All of lore.kernel.org
 help / color / mirror / Atom feed
From: Jiri Slaby <jslaby@suse.cz>
To: stable@vger.kernel.org
Cc: linux-kernel@vger.kernel.org,
	David Stevens <dlstevens@us.ibm.com>,
	"David S. Miller" <davem@davemloft.net>,
	Jiri Slaby <jslaby@suse.cz>
Subject: [PATCH 3.12 48/72] vxlan: fix nonfunctional neigh_reduce()
Date: Fri, 18 Apr 2014 11:22:21 +0200	[thread overview]
Message-ID: <d8be18c52dbc94989f6d74637b731af39cd3d902.1397812482.git.jslaby@suse.cz> (raw)
In-Reply-To: <3389f243c528afc7c7300c83b8f296290cd3656d.1397812482.git.jslaby@suse.cz>
In-Reply-To: <cover.1397812482.git.jslaby@suse.cz>

From: David Stevens <dlstevens@us.ibm.com>

3.12-stable review patch.  If anyone has any objections, please let me know.

===============

[ Upstream commit 4b29dba9c085a4fb79058fb1c45a2f6257ca3dfa ]
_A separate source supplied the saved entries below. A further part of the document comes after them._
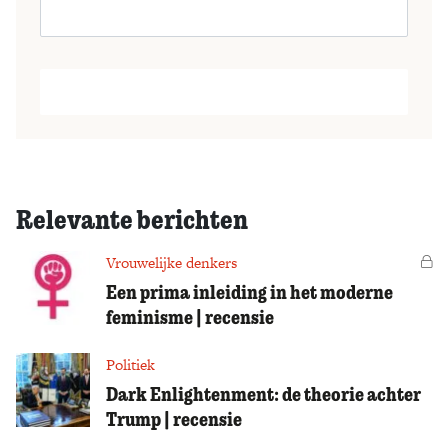
Relevante berichten
Vrouwelijke denkers
Vo
Een prima inleiding in het moderne
feminisme | recensie
Politiek
Dark Enlightenment: de theorie achter
Trump | recensie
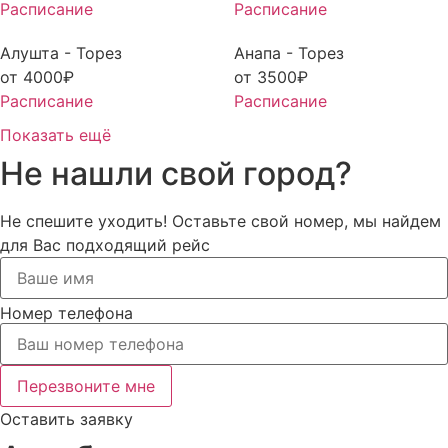
Расписание
Расписание
Алушта - Торез
Анапа - Торез
от
4000
₽
от
3500
₽
Расписание
Расписание
Показать ещё
Не нашли свой город?
Не спешите уходить! Оставьте свой номер, мы найдем
для Вас подходящий рейс
Номер телефона
Перезвоните мне
Оставить заявку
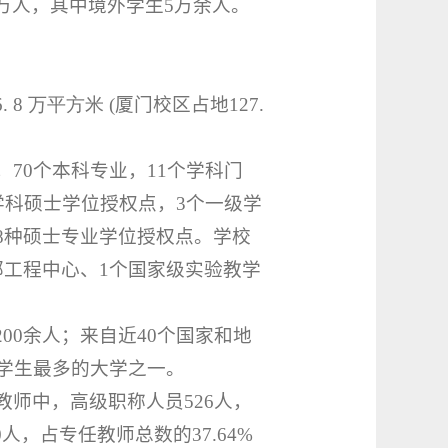
万人，其中境外学生
5
万余人。
6.
8
万平方米
(
厦门校区占地
127.
，
70
个本科专业，
11
个学科门
学科硕士学位授权点，
3
个一级学
8
种硕士专业学位授权点。学校
部工程中心、
1
个国家级实验教学
200
余人；来自近
40
个国家和地
学生最多的大学之一。
教师中，高级职称人员
526
人，
0
人，占专任教师总数的
37.64%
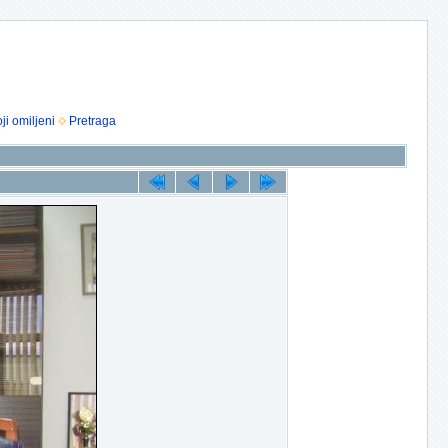
ji omiljeni
Pretraga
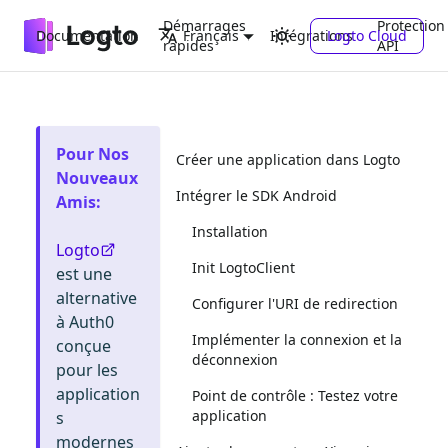
Démarrages
Protection
Documentation
Intégrations
Logto Cloud
Français
rapides
API
Pour Nos
Créer une application dans Logto
Nouveaux
Intégrer le SDK Android
Amis
:
Installation
Logto
Init LogtoClient
est une
alternative
Configurer l'URI de redirection
à Auth0
Implémenter la connexion et la
conçue
déconnexion
pour les
application
Point de contrôle : Testez votre
application
s
modernes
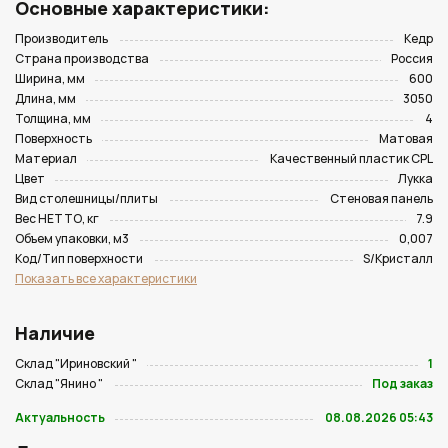
Основные характеристики:
Производитель
Кедр
Страна производства
Россия
Ширина, мм
600
Длина, мм
3050
Толщина, мм
4
Поверхность
Матовая
Материал
Качественный пластик CPL
Цвет
Лукка
Вид столешницы/плиты
Стеновая панель
Вес НЕТТО, кг
7.9
Объем упаковки, м3
0,007
Код/Тип поверхности
S/Кристалл
Показать все характеристики
Наличие
Склад "Ириновский "
1
Склад "Янино "
Под заказ
Актуальность
08.08.2026 05:43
The VXLAN neigh_reduce() code is completely non-functional since
check-in. Specific errors:

1) The original code drops all packets with a multicast destination address,
	even though neighbor solicitations are sent to the solicited-node
	address, a multicast address. The code after this check was never run.
2) The neighbor table lookup used the IPv6 header destination, which is the
	solicited node address, rather than the target address from the
	neighbor solicitation. So neighbor lookups would always fail if it
	got this far. Also for L3MISSes.
3) The code calls ndisc_send_na(), which does a send on the tunnel device.
	The context for neigh_reduce() is the transmit path, vxlan_xmit(),
	where the host or a bridge-attached neighbor is trying to transmit
	a neighbor solicitation. To respond to it, the tunnel endpoint needs
	to do a *receive* of the appropriate neighbor advertisement. Doing a
	send, would only try to send the advertisement, encapsulated, to the
	remote destinations in the fdb -- hosts that definitely did not do the
	corresponding solicitation.
4) The code uses the tunnel endpoint IPv6 forwarding flag to determine the
	isrouter flag in the advertisement. This has nothing to do with whether
	or not the target is a router, and generally won't be set since the
	tunnel endpoint is bridging, not routing, traffic.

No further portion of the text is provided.